Mustache March Madness

Col. Robin Olds with trademark mustache. (Courtesy photo)

Col. Robin Olds with trademark mustache. (Courtesy photo)

SCOTT AIR FORCE BASE, Illinois -- While many Illinois residents associate March with St. Patrick's Day celebrations, tornado season, and basketball finals, Air National Guardsmen honor this month with the Air Force tradition of Mustache March.

This tradition originated during the Vietnam War when Col. Robin Olds, Wing Commander for the 8th Tactical Fighter Wing, Ubon Royal Thai Air Force Base, grew a long, waxed handlebar mustache in defiance to the military's grooming regulations and wartime policies.
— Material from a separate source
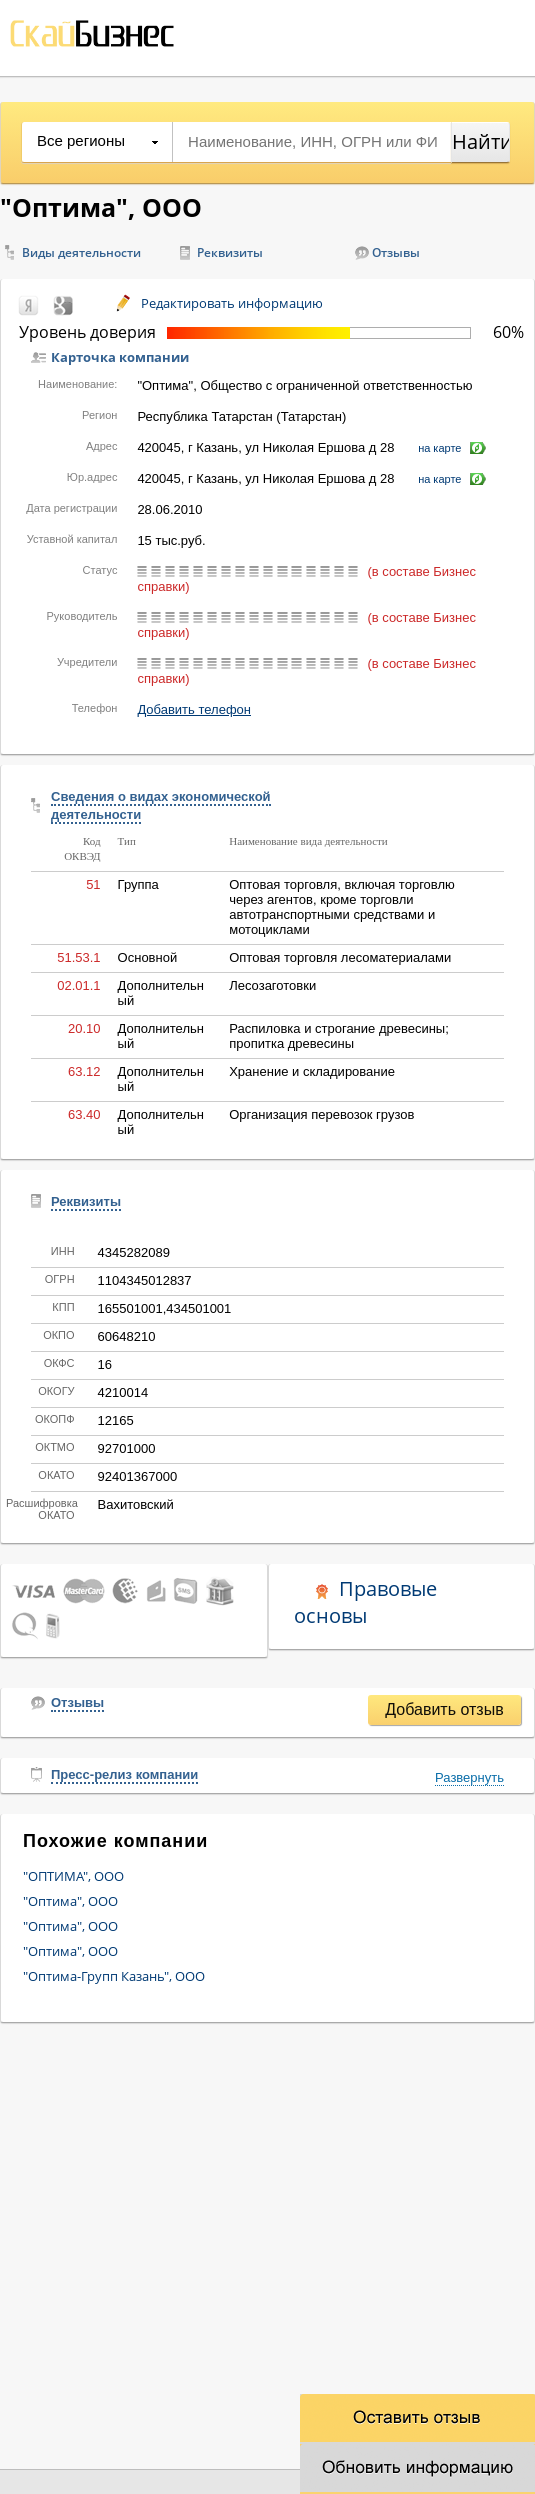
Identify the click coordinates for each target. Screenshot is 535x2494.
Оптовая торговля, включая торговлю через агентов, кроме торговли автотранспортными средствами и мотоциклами (342, 907)
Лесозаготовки (272, 985)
In response to the success of Operation Bolo, the mission to lure North Vietnamese aircraft into aerial traps with dominating allied fighters, Olds let his mustache grow beyond regulation length as a symbol of rebellion that could be published in PR photographs. As he explained, "The mustache became my silent last word in the verbal battles...with higher headquarters on rules, targets, and fighting the war."

While "bulletproof mustaches" and other superstitions were not uncommon in Vietnam, Olds took the mustache growing movement to new heights (or new lengths).

After flying 105 combat missions over North Vietnam and downing four enemy aircraft, Olds returned home and faced the end of his exaggerated whiskers. He received a direct order from General John P. McConnell, Air Force Chief of Staff, to take it off; however, Olds was already prepared to bid farewell to his waxed wingman.

"To tell the truth," Olds recalled, "I wasn't all that fond of the damned thing by then, but it had become a symbol for the men of the 8th Wing. I knew McConnell understood. During his visits to Ubon over the past year he had never referred to my breach of military standards, just seemed rather amused at the variety of 'staches sported by many of the troops."

Modern airmen credit the mustache madness expressed during the Vietnam era as the push needed for a new Air Force tradition. Now in March, you can find bristly tributes in all career fields on bases worldwide.

So this year, as a show of branch solidarity and good-natured protest, you mustache yourself one thing: Are you up for the challenge?